Is there some clever way to do it in a single query?

I’ve played around with this a bit. I found that the approach of ingesting “all” and “true” dimensions then joining and dividing in our service layer is workable. It looks a little less attractive in cases where we want to group by another dimension, e.g. show me the % of French Fry upsells grouped by restaurant. You have to group by both the custom dimension and the secondary dimension. If the cardinality of that second dimension is high the result sets to be joined starts looking a bit scary.

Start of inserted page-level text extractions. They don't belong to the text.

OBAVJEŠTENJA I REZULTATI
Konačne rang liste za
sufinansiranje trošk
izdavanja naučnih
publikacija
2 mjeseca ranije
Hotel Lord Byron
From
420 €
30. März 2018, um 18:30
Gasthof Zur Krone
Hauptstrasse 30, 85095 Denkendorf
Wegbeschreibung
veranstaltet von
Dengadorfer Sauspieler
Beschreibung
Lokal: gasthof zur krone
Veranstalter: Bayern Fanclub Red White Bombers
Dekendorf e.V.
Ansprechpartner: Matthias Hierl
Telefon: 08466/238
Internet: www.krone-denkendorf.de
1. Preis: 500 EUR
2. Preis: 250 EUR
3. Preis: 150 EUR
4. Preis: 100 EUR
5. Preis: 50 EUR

I also stumbled across this thread: https://groups.google.com/forum/#!topic/druid-user/KralBuLp7iM That suggests another approach of doing an initial TopN to fetch the “all” values which are in play for a given date range and set of filters, then using that to generate another query that includes filtered aggregators which target the values learned via the first query. E.g., a metric “french_fry_max” filtered on "allCustomSignals == “French Fry” and a parallel metric “french_fry_count” filtered on “trueCustomSignals” == “French Fry”. These metrics can then be converted to a percentage via post aggregators. This approach also seems workable - the two queries have to be performed in sequence, but the first one ought to be very quick and could be cached sometimes. And this one is better for the secondary dimension case since you only have to group by the single dimension - you can do it with a TopN.

It’s hard to say how the performance will be like until we start ingesting the data. We might try both approaches and compare performance when we get data in production.

Hey Ryan,

Sorry to necro the thread, but I just read it for the first time (cue joke about being behind on email) and that is a pretty cool idea. Did you find out what ended up working best?